Consolidating debts with a more affordable loan can help people with bad credit to get back on the right track. When you only have the one payment to think about, keeping up with repayments becomes much simpler – but getting approved for a loan in the first place isn't always straightforward.
Debt consolidation loans for bad credit
If you have a bad credit score reputation, it can be difficult to impossible to get approved by the big banks for the loan to consolidate debt.
Sometimes a 'yes' can become a 'no' if a bank initially accepts your loan application but it then gets declined by their credit approval team. Even if you do get approved for a loan, the interest rate could be higher than what you're already paying on your existing loans and credit cards.
Don't worry – help is available at Debt Fix. Our Debt Solutions Team can present affordable options no matter what your situation is.
Talk to our experts today to find out what your options are for bad credit debt consolidation loans in Australia.
What are the Alternatives to Debt Consolidation?
If you're not suitable for a debt consolidation loan, or don't think it's the best fit for you, there are other strategies to help you manage your debt.
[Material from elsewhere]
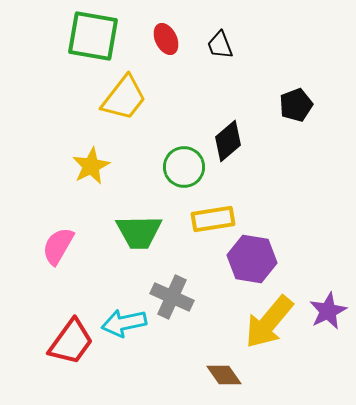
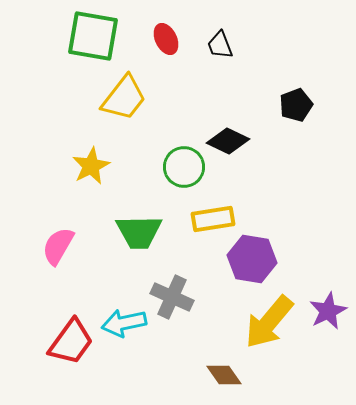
black diamond: rotated 66 degrees clockwise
Debt Fix's Debt Management Team are experts on all aspects of debt options. We'll discuss all the choices that are available and recommend the most suitable strategies to simplify or reduce your debt, helping you to take back control of your finances.
Following are some of the approaches we might recommend, depending on your situation.
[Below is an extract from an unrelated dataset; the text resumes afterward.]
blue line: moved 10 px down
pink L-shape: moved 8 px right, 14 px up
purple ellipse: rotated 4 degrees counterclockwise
Get out of bad financial habits
Are bad habits keeping you in debt? Taking a hard look at your outgoings could reveal the underlying cause of your debt problem and areas where you could save money.
Whether it's subscriptions you don't use, luxuries you can live without or taking advantage of sales and discounts, the money you can save on interest alone can be put towards paying off your debt faster or covering other urgent expenses.
By cutting out unnecessary expenses, drawing up a budget and sticking to it, you could find that you don't need to refinance to afford your monthly repayments – though debt consolidation could still be effective for streamlining your debt.
Talk to your loan or credit provider
If you feel burdened by your current repayment schedule, you can ask your loan provider or credit card company if they can change your payment arrangements, either by lowering your monthly repayments or extending your loan term. This isn't always possible however, or it may involve charges.
If you're struggling to pay your home loan, you can talk to your mortgage provider about switching home loans to a more affordable arrangement. This will normally cost more in the long term, as you could be paying more interest overall for smaller repayments.